Zu Zeiten von Corona durften auch in meinem Fachbereich Online-Kommunikation an der Hochschule Darmstadt keine Präsenzveranstaltungen stattfinden. Das Präsenzprogramm wurde kurzerhand durch Virtual Classrooms ersetzt. Es war sehr ungewohnt die Professoren und Kommilitonen nur über die Kamera zu sehen, sofern diese überhaupt eingeschaltet waren.
Positive Erfahrung machte ich, wenn die Möglichkeiten eines Virtual Classrooms weitgehend ausgeschöpft wurden (Chat, Breakout-Sessions, Whiteboard etc.).
Doch machte ich auch viele negative Erfahrungen, wenn zum Beispiel einige Dozenten nicht überzeugt vom Virtual Classroom schienen bzw. keine Erfahrungen damit hatten. In solchen Fällen fehlte die Motivation auf beiden Seiten und der Ablauf war eher chaotisch.
Es war allgemein auch wahrzunehmen, dass die Beteiligung eher geringer war als im Präsenzseminar.
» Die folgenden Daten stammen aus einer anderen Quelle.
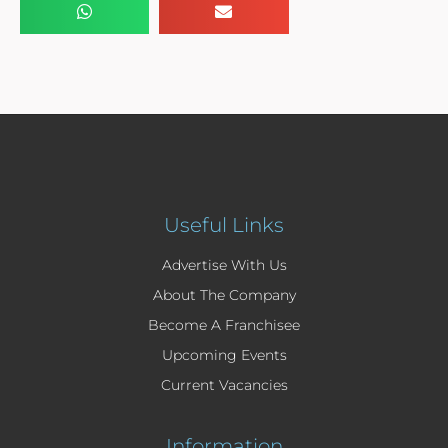
Useful Links
Advertise With Us
About The Company
Become A Franchisee
Upcoming Events
Current Vacancies
Information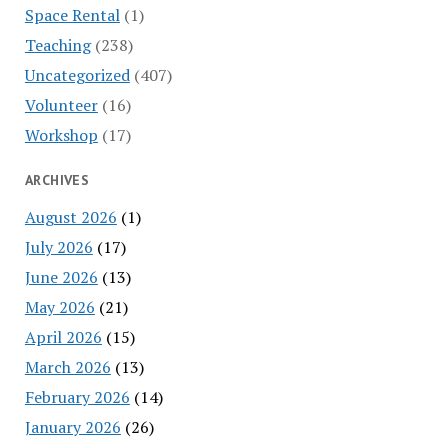
Space Rental
(1)
Teaching
(238)
Uncategorized
(407)
Volunteer
(16)
Workshop
(17)
ARCHIVES
August 2026
(1)
July 2026
(17)
June 2026
(13)
May 2026
(21)
April 2026
(15)
March 2026
(13)
February 2026
(14)
January 2026
(26)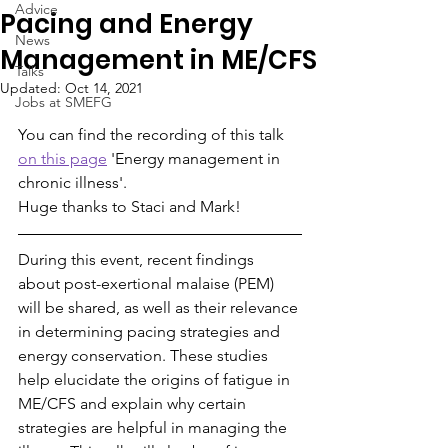
Advice
Pacing and Energy
News
Management in ME/CFS
Talks
Updated:
Oct 14, 2021
Jobs at SMEFG
You can find the recording of this talk 
on this page
 'Energy management in 
chronic illness'.
Huge thanks to Staci and Mark!
During this event, recent findings 
about post-exertional malaise (PEM) 
will be shared, as well as their relevance 
in determining pacing strategies and 
energy conservation. These studies 
help elucidate the origins of fatigue in 
ME/CFS and explain why certain 
strategies are helpful in managing the 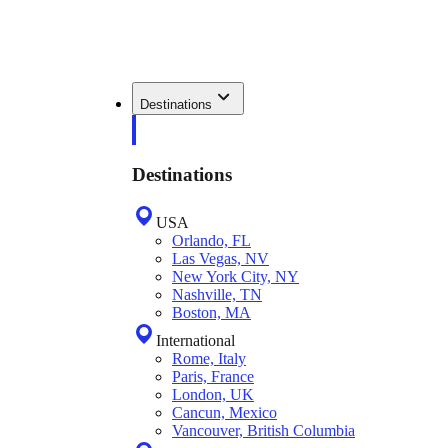
Destinations
Destinations
USA
Orlando, FL
Las Vegas, NV
New York City, NY
Nashville, TN
Boston, MA
International
Rome, Italy
Paris, France
London, UK
Cancun, Mexico
Vancouver, British Columbia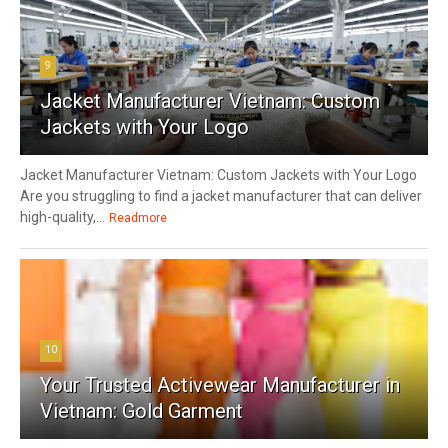
9
Jacket Manufacturer Vietnam: Custom
Jackets with Your Logo
Jacket Manufacturer Vietnam: Custom Jackets with Your Logo
Are you struggling to find a jacket manufacturer that can deliver
high-quality,...
Readmore
10
Your Trusted Activewear Manufacturer in
Vietnam: Gold Garment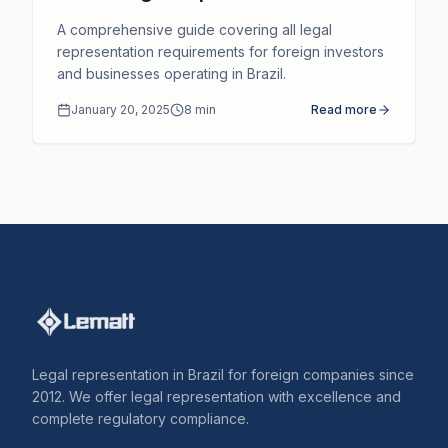
Brazil and How We Can Support
A comprehensive guide covering all legal
You
representation requirements for foreign investors
and businesses operating in Brazil.
January 20, 2025
8
min
Read more
Legal representation in Brazil for foreign companies since
2012. We offer legal representation with excellence and
complete regulatory compliance.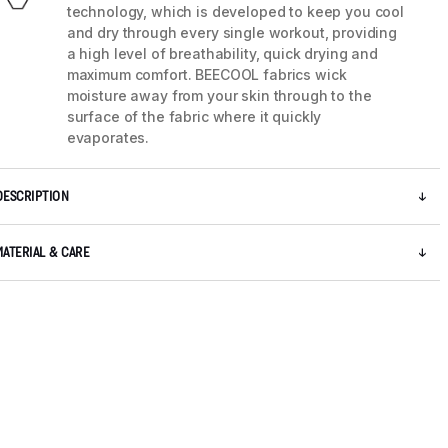
technology, which is developed to keep you cool
and dry through every single workout, providing
a high level of breathability, quick drying and
maximum comfort. BEECOOL fabrics wick
moisture away from your skin through to the
surface of the fabric where it quickly
evaporates.
DESCRIPTION
MATERIAL & CARE
5 / 8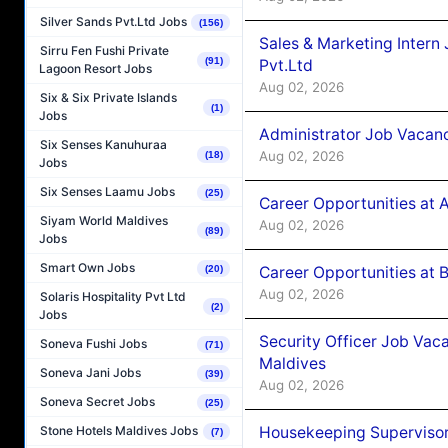
Silver Sands Pvt.Ltd Jobs
(156)
Sales & Marketing Intern
Sirru Fen Fushi Private
(91)
Pvt.Ltd
Lagoon Resort Jobs
Aug 02, 2026
Six & Six Private Islands
(1)
Jobs
Administrator Job Vacanc
Six Senses Kanuhuraa
Aug 02, 2026
(18)
Jobs
Six Senses Laamu Jobs
(25)
Career Opportunities at 
Siyam World Maldives
Aug 02, 2026
(89)
Jobs
Smart Own Jobs
Career Opportunities at B
(20)
Aug 02, 2026
Solaris Hospitality Pvt Ltd
(2)
Jobs
Security Officer Job Vac
Soneva Fushi Jobs
(71)
Maldives
Soneva Jani Jobs
(39)
Aug 02, 2026
Soneva Secret Jobs
(25)
Housekeeping Superviso
Stone Hotels Maldives Jobs
(7)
Meiner persönlichen Einschätzung nach ist das Virtual Classroom ein wichtiges Instrument für die Bildungs- und Weiterbildungsinstitutionen sowohl in der Hochschullehre als auch im Corporate Learning, weil es nicht sehr aufwendig ist zu organisieren und dem Präsenzseminar bei weitgehender Ausschöpfung aller Möglichkeiten relativ nahe kommt und gleichzeitig weniger abhängig ist von Faktoren wie Raumbelegung, hohen Kosten, Anfahrt etc. Allerdings bringt ein Virtual Classroom erst seinen wirklichen Nutzen, wenn dieser gut aufgebaut ist und sowohl die Lehrenden als auch Lernenden motiviert und offen sind daran teilzunehmen. Dazu gehört auch die erforderliche Selbstdisziplin sich nicht von eingehenden Emails und Pop-Ups ablenken zu lassen. Die Kombination aus Präsenzlehre und Online-Training in Virtual Classrooms (Blended-Learning) scheint m.E. ein zukunftsfähiges Modell zu sein, da dabei die Vorteile beider Formen voll ausgeschöpft werden können.
Joana Iser da Silva ist Studentin der Online-Kommunikation an der Hochschule Darmstadt.